無毛症とは、本来毛が生えるべき場所に、生まれつき生えていない状態の病気です。先天的な原因で起こる病気といわれています。
他にも似た症状の病気に乏毛症がありますが、この病気とは異なります。また、この病気は遺伝するのかなど、気になっている方は多いのではないでしょうか。
そこで、本記事では無毛症の遺伝についてご紹介します。症状や原因についても解説するので、参考にしてください。
※この記事はメディカルドックにて『「無毛症」を発症する原因はご存知ですか?医師が監修!』と題して公開した記事を再編集して配信している記事となります。

監修医師:
竹内 想(名古屋大学医学部附属病院)
名古屋大学医学部附属病院にて勤務。国立大学医学部を卒業後、市中病院にて内科・救急・在宅診療など含めた診療経験を積む。専門領域は専門は皮膚・美容皮膚、一般内科・形成外科・美容外科にも知見。
無毛症とはどんな病気?

無毛症とはどんな症状・特徴がある病気でしょうか?
無毛症の症状としては、次の様なものがあります。
毛髪が生えない
全身の毛が生えない
症状は多岐にわたって現れることがあります。まず、毛髪が生えない症状です。生まれつき髪が生えない場合があり、その中でも全頭無毛症と限局性無毛症の2つに分けられます。全頭無毛症は、頭部全体に毛がない症状です。
限局的無毛症は、頭部の一部分に毛が無い症状となります。多くの場合、生まれたときには毛髪があるのですが、生後1~6ヶ月頃までに全て抜け落ちてしまうケースがほとんどのようです。毛髪だけでなく、全身の毛が生えない場合もあります。

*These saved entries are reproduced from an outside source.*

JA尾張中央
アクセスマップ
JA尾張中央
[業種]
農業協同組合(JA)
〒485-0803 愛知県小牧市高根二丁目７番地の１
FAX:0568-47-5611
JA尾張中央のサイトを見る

そのため、陰毛が生えるべき時期になっても、生えてこないケースもあります。症状の度合いが、ある程度大きくならないとわからないといったことも、この病気の特徴といえるでしょう。
無毛症を発症する原因が知りたいです。
無毛症の原因のひとつは、先天的な遺伝子異常です。生まれたときの遺伝子異常によって起こります。いくつかの遺伝子が関係しているといわれていますが、中でもHR(hairless)遺伝子が大きく関係しているといわれています。
この遺伝子に異常が起きると、甲状腺ホルモンやビタミンDの働きに大きく影響するのです。そのため、毛髪が生えてこないといった症状を起こします。

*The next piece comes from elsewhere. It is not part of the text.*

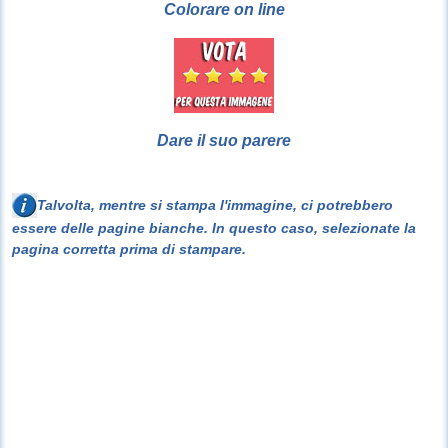
Colorare on line
Dare il suo parere
Talvolta, mentre si stampa l'immagine, ci potrebbero
essere delle pagine bianche. In questo caso, selezionate la
pagina corretta prima di stampare.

この病気の原因の多くが、このHR遺伝子の異常によるものです。その他の原因としては、薬剤や放射線などの影響によるものもあります。
無毛症は遺伝が原因の場合があると聞いたのですが…
無毛症は先述したように、HR遺伝子の異常によって起こることがほとんどです。そして、このHR遺伝子異常による無毛症は、遺伝子形式が常染色体潜性遺伝形式と呼ばれる形式をとることがわかっています。

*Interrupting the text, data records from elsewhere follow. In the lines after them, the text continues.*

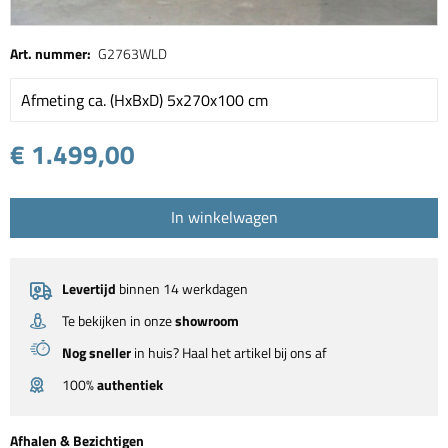
Art. nummer:
G2763WLD
Afmeting ca. (HxBxD) 5x270x100 cm
€ 1.499,00
In winkelwagen
Levertijd
binnen 14 werkdagen
Te bekijken in onze
showroom
Nog sneller
in huis? Haal het artikel bij ons af
100%
authentiek
Afhalen & Bezichtigen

必ずしも親が発症しているとは限りませんが、遺伝が原因の場合があります。また、男性ホルモン分泌不全も、この病気をを引き起こす原因といわれています。
性毛と呼ばれる毛は、男性ホルモンによる影響で、10歳ごろから成人型へと発育するのです。しかし、このホルモンの異常がある場合、毛が正しく成長せず、この病気を引き起こすケースがあります。
無毛症と併発する病気はあるのでしょうか?
無毛症と併発する病気としては、外胚葉異形成症に関連する病気が併発する可能性があります。外胚葉異形成症とは、先天的に毛髪や歯・爪などの、外胚葉組織に異常を起こす疾患の総称です。
無毛症はこの病気と関連があり、同じく外胚葉組織の異常による病気を併発する可能性があるのです。代表的な病気の症状としては、無汗性外胚葉異形成症があります。この病気の主な症状は汗が少ないことです。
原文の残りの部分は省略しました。